Work to be completed:
Reproduce each entry exactly as it reads. Leave the images out.

START Data provided

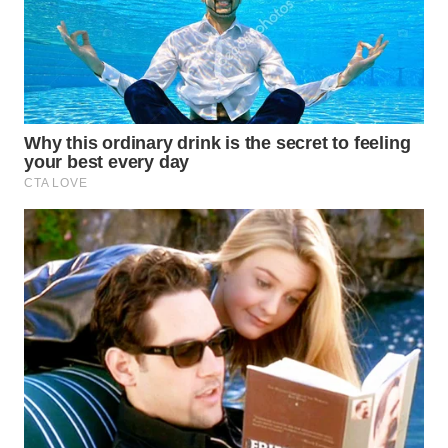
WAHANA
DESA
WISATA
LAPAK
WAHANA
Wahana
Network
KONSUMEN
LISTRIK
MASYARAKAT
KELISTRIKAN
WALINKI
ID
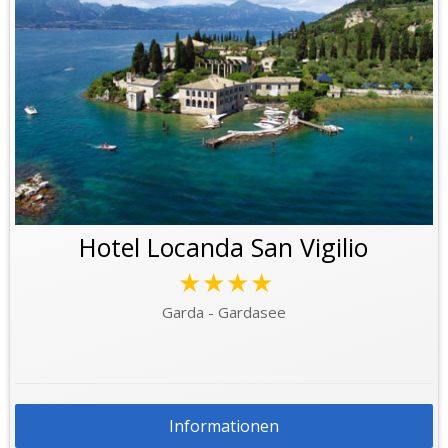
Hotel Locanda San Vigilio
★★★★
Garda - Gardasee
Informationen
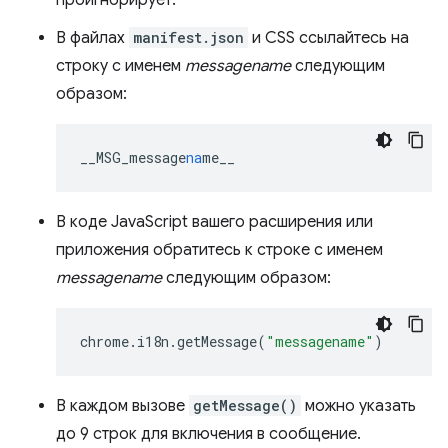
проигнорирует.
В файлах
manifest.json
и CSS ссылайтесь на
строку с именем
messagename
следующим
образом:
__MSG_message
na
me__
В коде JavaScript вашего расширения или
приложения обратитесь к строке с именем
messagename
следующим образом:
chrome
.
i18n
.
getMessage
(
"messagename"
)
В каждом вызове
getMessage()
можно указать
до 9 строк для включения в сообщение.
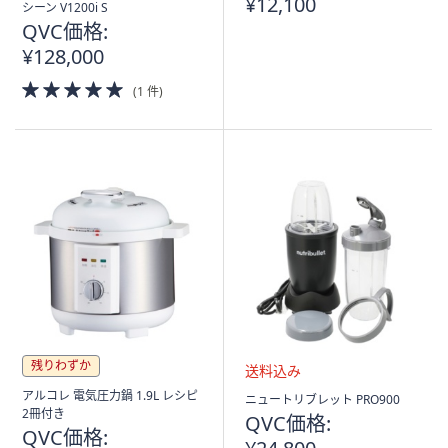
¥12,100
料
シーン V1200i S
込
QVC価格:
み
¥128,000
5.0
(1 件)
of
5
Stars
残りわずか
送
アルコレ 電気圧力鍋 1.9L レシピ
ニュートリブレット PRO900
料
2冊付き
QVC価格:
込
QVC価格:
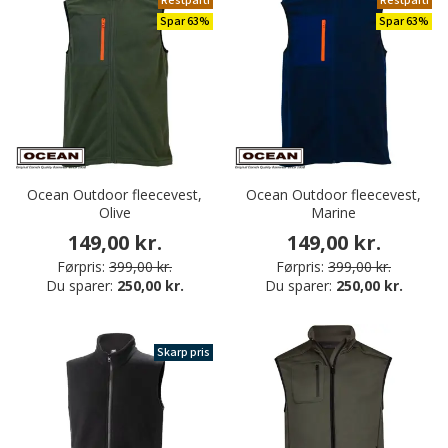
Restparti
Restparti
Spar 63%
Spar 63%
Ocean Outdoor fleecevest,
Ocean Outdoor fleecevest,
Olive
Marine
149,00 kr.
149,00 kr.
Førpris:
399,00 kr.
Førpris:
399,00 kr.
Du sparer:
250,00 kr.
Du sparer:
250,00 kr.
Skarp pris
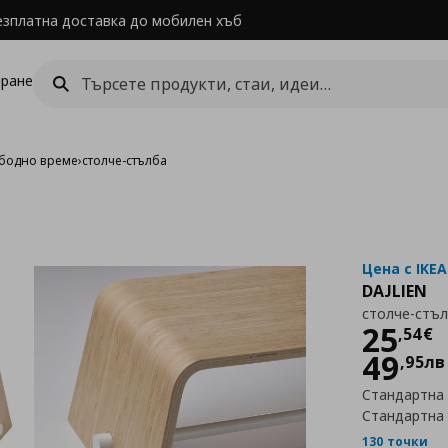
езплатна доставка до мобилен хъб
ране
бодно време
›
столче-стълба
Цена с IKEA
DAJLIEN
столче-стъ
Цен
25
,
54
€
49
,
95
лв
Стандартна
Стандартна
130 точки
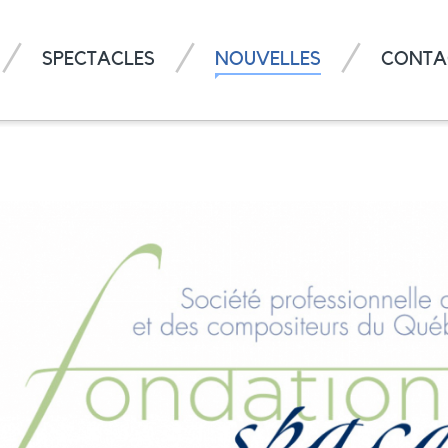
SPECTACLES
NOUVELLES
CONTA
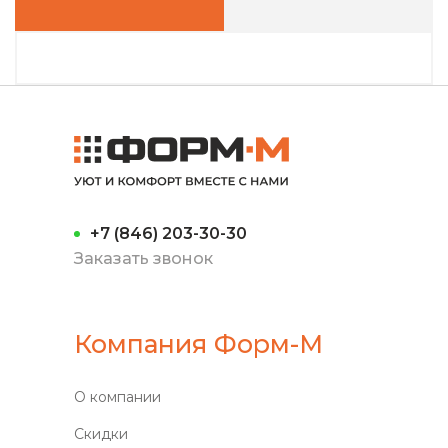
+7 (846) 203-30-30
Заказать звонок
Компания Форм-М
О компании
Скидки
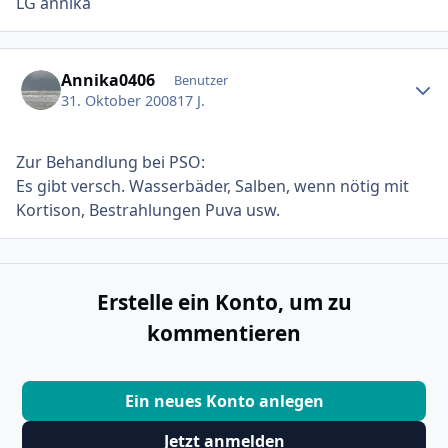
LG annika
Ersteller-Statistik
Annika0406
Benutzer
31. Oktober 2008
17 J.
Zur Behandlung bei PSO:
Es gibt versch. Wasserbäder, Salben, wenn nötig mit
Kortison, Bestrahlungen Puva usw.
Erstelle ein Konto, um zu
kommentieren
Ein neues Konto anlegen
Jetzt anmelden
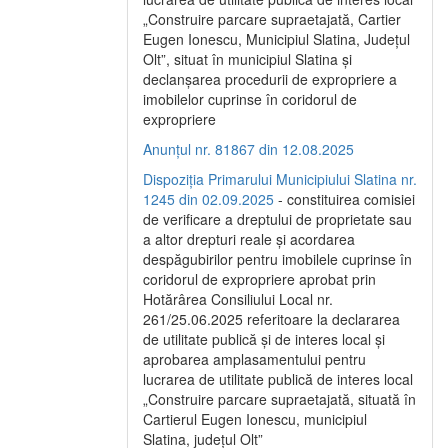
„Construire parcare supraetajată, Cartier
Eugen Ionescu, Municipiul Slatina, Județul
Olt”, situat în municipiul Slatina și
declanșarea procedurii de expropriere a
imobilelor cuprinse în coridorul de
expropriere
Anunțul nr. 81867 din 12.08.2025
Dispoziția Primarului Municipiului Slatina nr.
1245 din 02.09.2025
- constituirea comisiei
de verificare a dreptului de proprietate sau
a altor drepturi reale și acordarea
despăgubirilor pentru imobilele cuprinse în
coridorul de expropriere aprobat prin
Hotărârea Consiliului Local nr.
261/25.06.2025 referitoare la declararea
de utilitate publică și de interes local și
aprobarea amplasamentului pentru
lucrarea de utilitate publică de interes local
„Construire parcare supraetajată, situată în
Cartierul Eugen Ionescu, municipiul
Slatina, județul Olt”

END Data provided

Answer to this problem:
WAHANA
DESA
WISATA
LAPAK
WAHANA
Wahana
Network
KONSUMEN
LISTRIK
MASYARAKAT
KELISTRIKAN
WALINKI
ID
Hotel Locanda San Vigilio
★★★★
Garda - Gardasee
Informationen
проигнорирует.
В файлах
manifest.json
и CSS ссылайтесь на
строку с именем
messagename
следующим
образом:
__MSG_message
na
me__
В коде JavaScript вашего расширения или
приложения обратитесь к строке с именем
messagename
следующим образом:
chrome
.
i18n
.
getMessage
(
"messagename"
)
В каждом вызове
getMessage()
можно указать
до 9 строк для включения в сообщение.
¥12,100
料
シーン V1200i S
込
QVC価格:
み
¥128,000
5.0
(1 件)
of
5
Stars
残りわずか
送
アルコレ 電気圧力鍋 1.9L レシピ
ニュートリブレット PRO900
料
2冊付き
QVC価格:
込
QVC価格:
Restparti
Restparti
Spar 63%
Spar 63%
Ocean Outdoor fleecevest,
Ocean Outdoor fleecevest,
Olive
Marine
149,00 kr.
149,00 kr.
Førpris:
399,00 kr.
Førpris:
399,00 kr.
Du sparer:
250,00 kr.
Du sparer:
250,00 kr.
Skarp pris
езплатна доставка до мобилен хъб
ране
бодно време
›
столче-стълба
Цена с IKEA
DAJLIEN
столче-стъ
Цен
25
,
54
€
49
,
95
лв
Стандартна
Стандартна
130 точки
SPECTACLES
NOUVELLES
CONTA
+7 (846) 203-30-30
Заказать звонок
Компания Форм-М
О компании
Скидки
LG annika
Ersteller-Statistik
Annika0406
Benutzer
31. Oktober 2008
17 J.
Zur Behandlung bei PSO:
Es gibt versch. Wasserbäder, Salben, wenn nötig mit
Kortison, Bestrahlungen Puva usw.
Erstelle ein Konto, um zu
kommentieren
Ein neues Konto anlegen
Jetzt anmelden
„Construire parcare supraetajată, Cartier
Eugen Ionescu, Municipiul Slatina, Județul
Olt”, situat în municipiul Slatina și
declanșarea procedurii de expropriere a
imobilelor cuprinse în coridorul de
expropriere
Anunțul nr. 81867 din 12.08.2025
Dispoziția Primarului Municipiului Slatina nr.
1245 din 02.09.2025
- constituirea comisiei
de verificare a dreptului de proprietate sau
a altor drepturi reale și acordarea
despăgubirilor pentru imobilele cuprinse în
coridorul de expropriere aprobat prin
Hotărârea Consiliului Local nr.
261/25.06.2025 referitoare la declararea
de utilitate publică și de interes local și
aprobarea amplasamentului pentru
lucrarea de utilitate publică de interes local
„Construire parcare supraetajată, situată în
Cartierul Eugen Ionescu, municipiul
Slatina, județul Olt”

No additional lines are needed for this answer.